# 2010-2011 Blackout Dates



## TML (Sep 21, 2009)

Amtrak Guest Rewards has recently announced its 2010-11 blackout dates:

February 12 & 15, 2010 (President's Day)

April 2 & 4-5, 2010 (Easter)

November 23-24 & 27-29, 2010 (Thanksgiving)

December 17-23 & 26-30, 2010 (Christmas/New Year's Day)

January 2-3, 2011 (New Year's Day)

Now, I was somewhat surprised that another day was added to the Easter blackout period. I was also surprised that Labor Day weekend was removed from the list of blackout periods (it had always been blacked out in the past); my guess is that it may have something to do with Memorial Day & Independence Day weekends not being blacked out in the past two years.

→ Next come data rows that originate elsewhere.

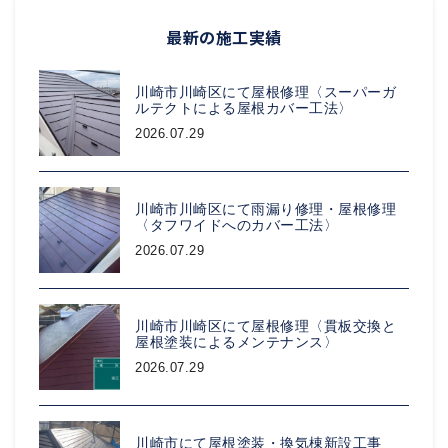
最新の施工実績
川崎市川崎区にて屋根修理〈スーパーガ
ルテクトによる屋根カバー工法〉
2026.07.29
川崎市川崎区にて雨漏り修理・屋根修理
〈タフワイドへのカバー工法〉
2026.07.29
川崎市川崎区にて屋根修理〈貫板交換と
屋根塗装によるメンテナンス〉
2026.07.29
川崎市にて屋根塗装・換気棟新設工事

I also noticed that like this year, most days surrounding Christmas & New Year's Day are blacked out, so I suspect this is probably a trend; I wonder if we'll ever go back to the very generous number of blackout dates in December 2008/January 2009... :unsure:


----------



## Rosie (Sep 26, 2010)

TML said:


> Amtrak Guest Rewards has recently announced its 2010-11 blackout dates:
> 
> February 12 & 15, 2010 (President's Day)
> 
> ...



All i can tell you is that I'm almost sure that it won't be happening on a holiday.


----------